Find equation of a line perpendicular to the tangent of curve at a given point.

Question

I need to find the equation to the line perpendicular to the tangent to the curve $y = x^3 -3x +1$, at the point $(2,3)$.

Our teacher assigned us homework on stuff we haven't learned, so please if you get highly technical don't be afraid to explain yourself. Thanks!

Answer 1

We know $$\frac{dy}{dx}=3x^2-3$$ so the derivate or the tangent line's slope at $(2,3)$ is $3(2)^2-3=9$, and we know that the slope of the normal is then $-1/9$. Now we have the slope and we know that on this normal, the point $(2,3)$ lies.
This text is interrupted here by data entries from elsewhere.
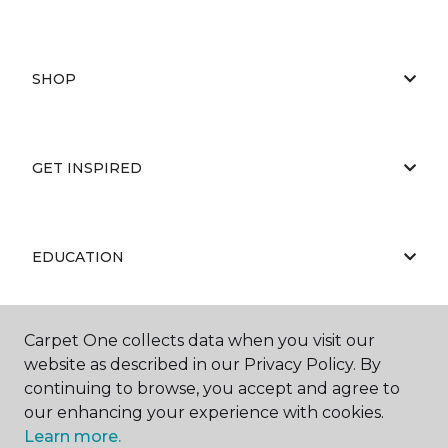
SHOP
GET INSPIRED
EDUCATION
Carpet One collects data when you visit our
ABOUT US
website as described in our Privacy Policy. By
continuing to browse, you accept and agree to
our enhancing your experience with cookies.
Learn more.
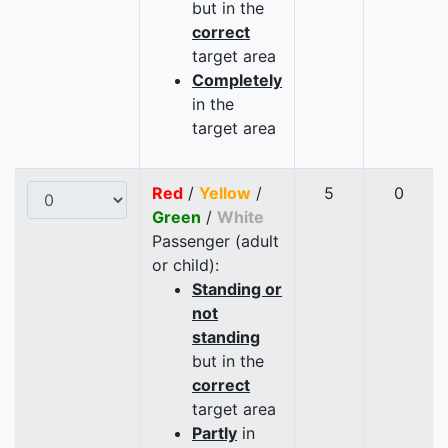
but in the
correct
target area
Completely
in the
target area
Red
/
Yellow
/
5
0
Green
/
White
Passenger (adult
or child):
Standing or
not
standing
but in the
correct
target area
Partly
in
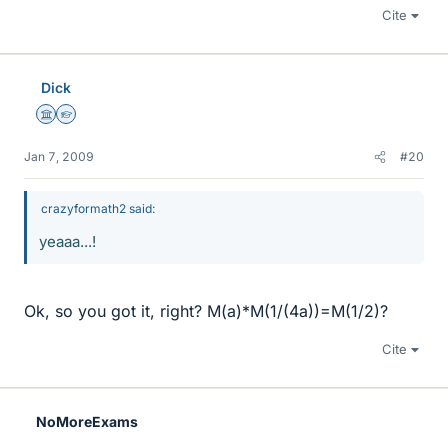
Cite
Dick
Science Advisor
Homework Helper
Jan 7, 2009
#20
crazyformath2 said:
yeaaa...!
Ok, so you got it, right? M(a)*M(1/(4a))=M(1/2)?
Cite
NoMoreExams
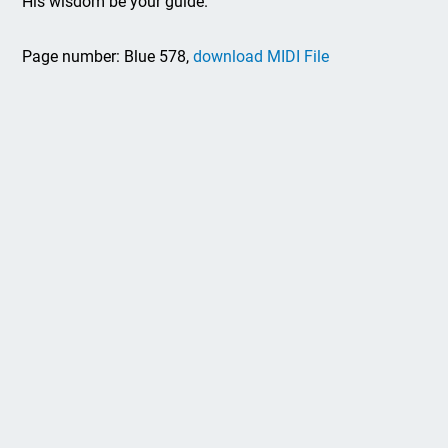
His wisdom be your guide.
Page number: Blue 578,
download MIDI File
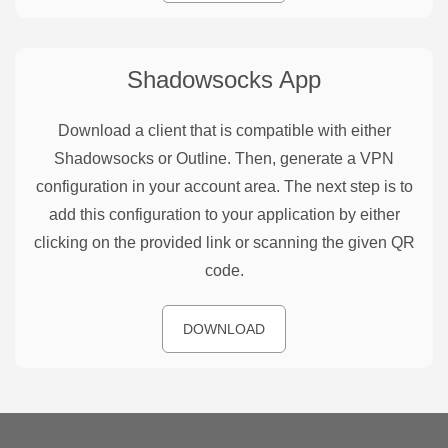
Shadowsocks
App
Download a client that is compatible with either
Shadowsocks or Outline. Then, generate a VPN
configuration in your account area. The next step is to
add this configuration to your application by either
clicking on the provided link or scanning the given QR
code.
DOWNLOAD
You can now carry it out yourself.

Answer 2

Hints:

1) Calculate $\frac{\mathrm{d}y}{\mathrm{d}x}.$

2) Calulate the gradient of the tangent, $m_{T},$ by calculating $\frac{\mathrm{d}y}{\mathrm{d}x}$ at $x=2$

3) Use the fact that the gradient of the normal (the line perpendicular to the tangent line) at a point, $m_N$, is minus the reciprocal of the gradient of the tangent, at that point.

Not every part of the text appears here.